▸ **PROBLEM REQUIREMENTS**
Your answer must consist only of the lines from the start of the entries through the line that holds "Воздухоохладитель состоит из", copied exactly, with no pictures.

-- -- --

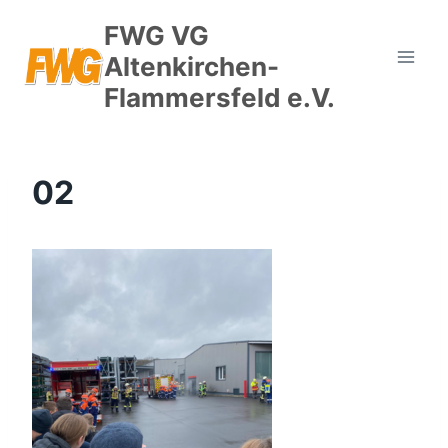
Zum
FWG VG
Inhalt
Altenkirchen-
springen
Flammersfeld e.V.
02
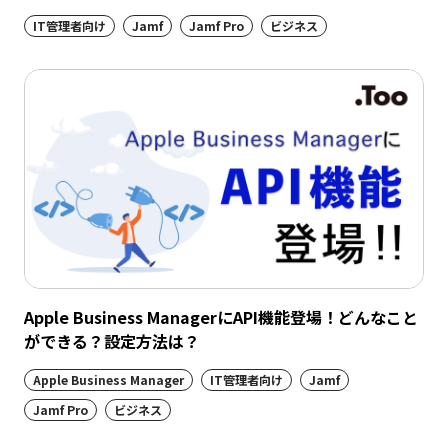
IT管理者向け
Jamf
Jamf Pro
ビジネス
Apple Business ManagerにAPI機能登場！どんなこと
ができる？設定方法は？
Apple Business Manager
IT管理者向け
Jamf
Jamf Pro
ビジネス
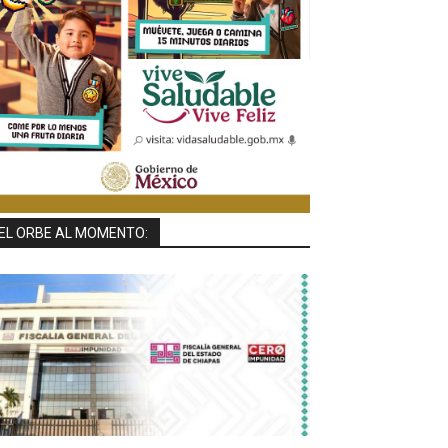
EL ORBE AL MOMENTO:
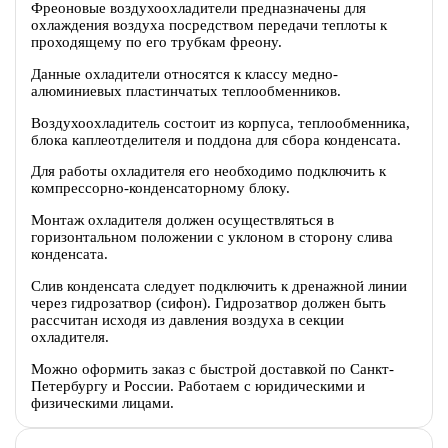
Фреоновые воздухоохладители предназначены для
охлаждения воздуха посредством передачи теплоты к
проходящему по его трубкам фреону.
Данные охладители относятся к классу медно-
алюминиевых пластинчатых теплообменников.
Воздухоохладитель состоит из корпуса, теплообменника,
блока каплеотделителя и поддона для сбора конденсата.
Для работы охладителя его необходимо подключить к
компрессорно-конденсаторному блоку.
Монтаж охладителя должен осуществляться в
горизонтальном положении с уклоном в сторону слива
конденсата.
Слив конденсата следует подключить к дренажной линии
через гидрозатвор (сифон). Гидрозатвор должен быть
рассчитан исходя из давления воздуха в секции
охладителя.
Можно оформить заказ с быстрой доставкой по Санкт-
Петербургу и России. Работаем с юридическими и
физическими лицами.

-- -- --

▸ **TASK OUTPUT**
Zum
FWG VG
Inhalt
Altenkirchen-
springen
Flammersfeld e.V.
02
IT管理者向け
Jamf
Jamf Pro
ビジネス
Apple Business ManagerにAPI機能登場！どんなこと
ができる？設定方法は？
Apple Business Manager
IT管理者向け
Jamf
Jamf Pro
ビジネス
EL ORBE AL MOMENTO:
Фреоновые воздухоохладители предназначены для
охлаждения воздуха посредством передачи теплоты к
проходящему по его трубкам фреону.
Данные охладители относятся к классу медно-
алюминиевых пластинчатых теплообменников.
Воздухоохладитель состоит из корпуса, теплообменника,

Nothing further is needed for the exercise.